Transcribed page contents:

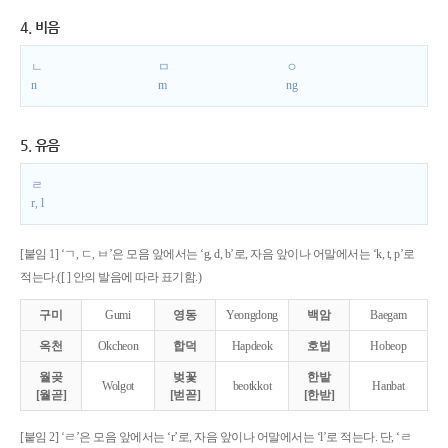
4. 비음
ㄴ
ㅁ
ㅇ
n
m
ng
5. 유음
ㄹ
r, l
[붙임 1] ‘ㄱ, ㄷ, ㅂ’은 모음 앞에서는 ‘g, d, b’로, 자음 앞이나 어말에서는 ‘k, t, p’로
적는다.([ ] 안의 발음에 따라 표기함.)
구미
Gumi
영동
Yeongdong
백암
Baegam
옥천
Okcheon
합덕
Hapdeok
호법
Hobeop
월곶
벚꽃
한밭
Wolgot
beotkkot
Hanbat
[월곧]
[벋꼳]
[한받]
[붙임 2] ‘ㄹ’은 모음 앞에서는 ‘r’로, 자음 앞이나 어말에서는 ‘l’로 적는다. 단, ‘ㄹ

» **ACTIVITY**
Output all of the entries once more, word for word, with the images removed.

» **RESULT FOR THIS EXERCISE**
4. 비음
ㄴ
ㅁ
ㅇ
n
m
ng
5. 유음
ㄹ
r, l
[붙임 1] ‘ㄱ, ㄷ, ㅂ’은 모음 앞에서는 ‘g, d, b’로, 자음 앞이나 어말에서는 ‘k, t, p’로
적는다.([ ] 안의 발음에 따라 표기함.)
구미
Gumi
영동
Yeongdong
백암
Baegam
옥천
Okcheon
합덕
Hapdeok
호법
Hobeop
월곶
벚꽃
한밭
Wolgot
beotkkot
Hanbat
[월곧]
[벋꼳]
[한받]
[붙임 2] ‘ㄹ’은 모음 앞에서는 ‘r’로, 자음 앞이나 어말에서는 ‘l’로 적는다. 단, ‘ㄹ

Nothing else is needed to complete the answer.